[[ Record extracts, beginning ]]

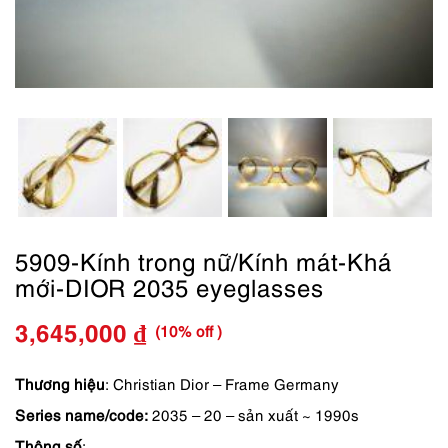
5909-Kính trong nữ/Kính mát-Khá
mới-DIOR 2035 eyeglasses
(10% off )
3,645,000
₫
Giá
Giá
gốc
hiện
Thương hiệu
: Christian Dior – Frame Germany
Series name/code:
2035 – 20 – sản xuất ~ 1990s
là:
tại
Thông số
:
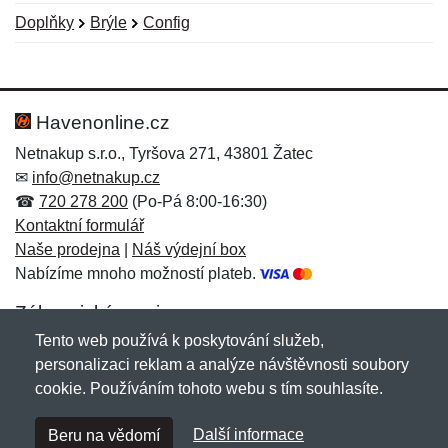
Doplňky
Brýle
Config
Nová recenze
Nový dotaz
Hodnocení:
Jméno:
*
*
Havenonline.cz
Netnakup s.r.o., Tyršova 271, 43801 Žatec
✉
info@netnakup.cz
Jméno:
E-mail:
*
*
☎
720 278 200
(Po-Pá 8:00-16:30)
Kontaktní formulář
Naše prodejna
|
Náš výdejní box
Nabízíme mnoho možností plateb.
E-mail:
*
Zpráva
*
Zákaznický servis
Tento web používá k poskytování služeb,
Novinky emailem
personalizaci reklam a analýze návštěvnosti soubory
cookie. Používáním tohoto webu s tím souhlasíte.
Zpráva
*
Copyright © 2007-2026 (19 let s vámi)
Netnakup.cz
&
Další informace
Beru na vědomí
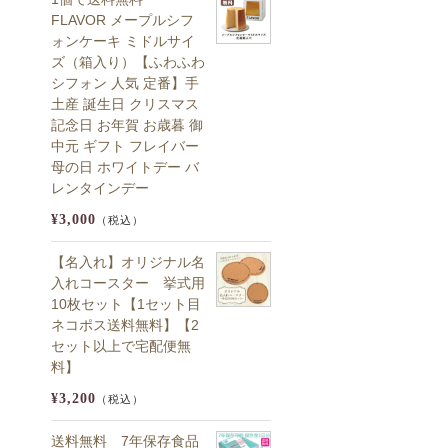
FLAVOR メープルシフ
ォンケーキ ミドルサイ
ズ（箱入り）【ふわふわ
シフォン 人気 定番】手
土産 誕生日 クリスマス
記念日 お年賀 お歳暮 御
中元 ギフト フレイバー
母の日 ホワイトデー バ
レンタインデー
¥3,000
（税込）
【名入れ】オリジナル名
入れコースター 挙式用
10枚セット【1セット目
ネコポス送料無料】【2
セット以上で宅配便無
料】
¥3,200
（税込）
送料無料 7年保存食品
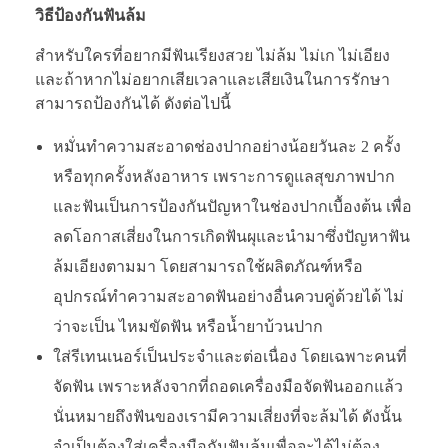
วิธีป้องกันฟันล้ม
สำหรับใครที่อยากมีฟันเรียงสวย ไม่ล้ม ไม่เก ไม่เอียง
และถ้าหากไม่อยากเสียเวลาและเสียเงินในการรักษา
สามารถป้องกันได้ ดังต่อไปนี้
หมั่นทำความสะอาดช่องปากอย่างน้อยวันละ 2 ครั้ง
หรือทุกครั้งหลังอาหาร เพราะการดูแลสุขภาพปาก
และฟันเป็นการป้องกันปัญหาในช่องปากเบื้องต้น เพื่อ
ลดโอกาสเสี่ยงในการเกิดฟันผุและนำมาซึ่งปัญหาฟัน
ล้มเอียงตามมา โดยสามารถใช้ผลิตภัณฑ์หรือ
อุปกรณ์ทำความสะอาดฟันอย่างอื่นควบคู่ด้วยได้ ไม่
ว่าจะเป็น ไหมขัดฟัน หรือน้ำยาบ้วนปาก
ใส่รีเทนเนอร์เป็นประจำและต่อเนื่อง โดยเฉพาะคนที่
จัดฟัน เพราะหลังจากที่ถอดเครื่องมือจัดฟันออกแล้ว
นั่นหมายถึงฟันของเรามีความเสี่ยงที่จะล้มได้ ดังนั้น
จำเป็นต้องใส่เครื่องมือกันฟันล้มเพื่อจะได้ไม่ต้อง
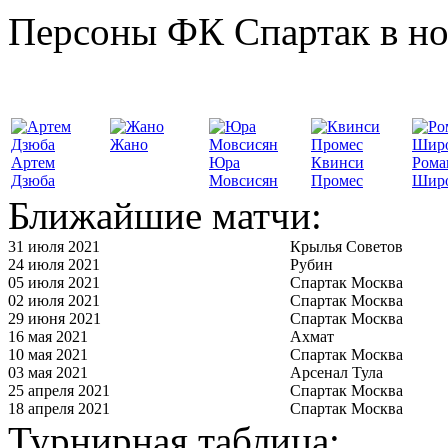
Персоны ФК Спартак в но
Жано
Артем
Юра
Квинси
Рома
Дзюба
Мовсисян
Промес
Шир
Ближайшие матчи:
31 июля 2021
Крылья Советов
24 июля 2021
Рубин
05 июля 2021
Спартак Москва
02 июля 2021
Спартак Москва
29 июня 2021
Спартак Москва
16 мая 2021
Ахмат
10 мая 2021
Спартак Москва
03 мая 2021
Арсенал Тула
25 апреля 2021
Спартак Москва
18 апреля 2021
Спартак Москва
Турнирная таблица:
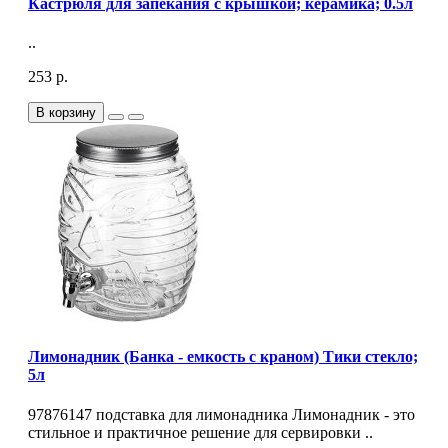
Кастрюля для запекания с крышкой; керамика; 0.5л
..
253 р.
В корзину
Лимонадник (Банка - емкость с краном) Тики стекло;
5л
97876147 подставка для лимонадника Лимонадник - это
стильное и практичное решение для сервировки ..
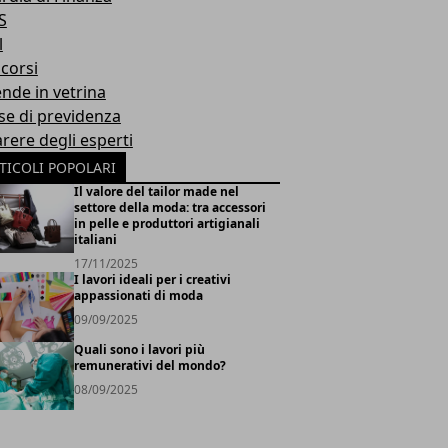
S
l
corsi
ende in vetrina
se di previdenza
arere degli esperti
TICOLI POPOLARI
Il valore del tailor made nel
settore della moda: tra accessori
in pelle e produttori artigianali
italiani
17/11/2025
I lavori ideali per i creativi
appassionati di moda
09/09/2025
Quali sono i lavori più
remunerativi del mondo?
08/09/2025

[[ Record extracts, end ]]

= The task =
Write out all the entries word for word, but skip any images.

= Solution for this problem =
5909-Kính trong nữ/Kính mát-Khá
mới-DIOR 2035 eyeglasses
(10% off )
3,645,000
₫
Giá
Giá
gốc
hiện
Thương hiệu
: Christian Dior – Frame Germany
Series name/code:
2035 – 20 – sản xuất ~ 1990s
là:
tại
Thông số
:
Doplňky
Brýle
Config
Nová recenze
Nový dotaz
Hodnocení:
Jméno:
*
*
Havenonline.cz
Netnakup s.r.o., Tyršova 271, 43801 Žatec
✉
info@netnakup.cz
Jméno:
E-mail:
*
*
☎
720 278 200
(Po-Pá 8:00-16:30)
Kontaktní formulář
Naše prodejna
|
Náš výdejní box
Nabízíme mnoho možností plateb.
E-mail:
*
Zpráva
*
Zákaznický servis
Tento web používá k poskytování služeb,
Novinky emailem
personalizaci reklam a analýze návštěvnosti soubory
cookie. Používáním tohoto webu s tím souhlasíte.
Zpráva
*
Copyright © 2007-2026 (19 let s vámi)
Netnakup.cz
&
Další informace
Beru na vědomí
FLAVOR メープルシフ
ォンケーキ ミドルサイ
ズ（箱入り）【ふわふわ
シフォン 人気 定番】手
土産 誕生日 クリスマス
記念日 お年賀 お歳暮 御
中元 ギフト フレイバー
母の日 ホワイトデー バ
レンタインデー
¥3,000
（税込）
【名入れ】オリジナル名
入れコースター 挙式用
10枚セット【1セット目
ネコポス送料無料】【2
セット以上で宅配便無
料】
¥3,200
（税込）
送料無料 7年保存食品
วิธีป้องกันฟันล้ม
สำหรับใครที่อยากมีฟันเรียงสวย ไม่ล้ม ไม่เก ไม่เอียง
และถ้าหากไม่อยากเสียเวลาและเสียเงินในการรักษา
สามารถป้องกันได้ ดังต่อไปนี้
หมั่นทำความสะอาดช่องปากอย่างน้อยวันละ 2 ครั้ง
หรือทุกครั้งหลังอาหาร เพราะการดูแลสุขภาพปาก
และฟันเป็นการป้องกันปัญหาในช่องปากเบื้องต้น เพื่อ
ลดโอกาสเสี่ยงในการเกิดฟันผุและนำมาซึ่งปัญหาฟัน
ล้มเอียงตามมา โดยสามารถใช้ผลิตภัณฑ์หรือ
อุปกรณ์ทำความสะอาดฟันอย่างอื่นควบคู่ด้วยได้ ไม่
ว่าจะเป็น ไหมขัดฟัน หรือน้ำยาบ้วนปาก
ใส่รีเทนเนอร์เป็นประจำและต่อเนื่อง โดยเฉพาะคนที่
จัดฟัน เพราะหลังจากที่ถอดเครื่องมือจัดฟันออกแล้ว
นั่นหมายถึงฟันของเรามีความเสี่ยงที่จะล้มได้ ดังนั้น
จำเป็นต้องใส่เครื่องมือกันฟันล้มเพื่อจะได้ไม่ต้อง
Персоны ФК Спартак в но
Жано
Артем
Юра
Квинси
Рома
Дзюба
Мовсисян
Промес
Шир
Ближайшие матчи:
31 июля 2021
Крылья Советов
24 июля 2021
Рубин
05 июля 2021
Спартак Москва
02 июля 2021
Спартак Москва
29 июня 2021
Спартак Москва
16 мая 2021
Ахмат
10 мая 2021
Спартак Москва
03 мая 2021
Арсенал Тула
25 апреля 2021
Спартак Москва
18 апреля 2021
Спартак Москва
Турнирная таблица:
Кастрюля для запекания с крышкой; керамика; 0.5л
..
253 р.
В корзину
Лимонадник (Банка - емкость с краном) Тики стекло;
5л
97876147 подставка для лимонадника Лимонадник - это
стильное и практичное решение для сервировки ..
S
l
corsi
ende in vetrina
se di previdenza
arere degli esperti
TICOLI POPOLARI
Il valore del tailor made nel
settore della moda: tra accessori
in pelle e produttori artigianali
italiani
17/11/2025
I lavori ideali per i creativi
appassionati di moda
09/09/2025
Quali sono i lavori più
remunerativi del mondo?
08/09/2025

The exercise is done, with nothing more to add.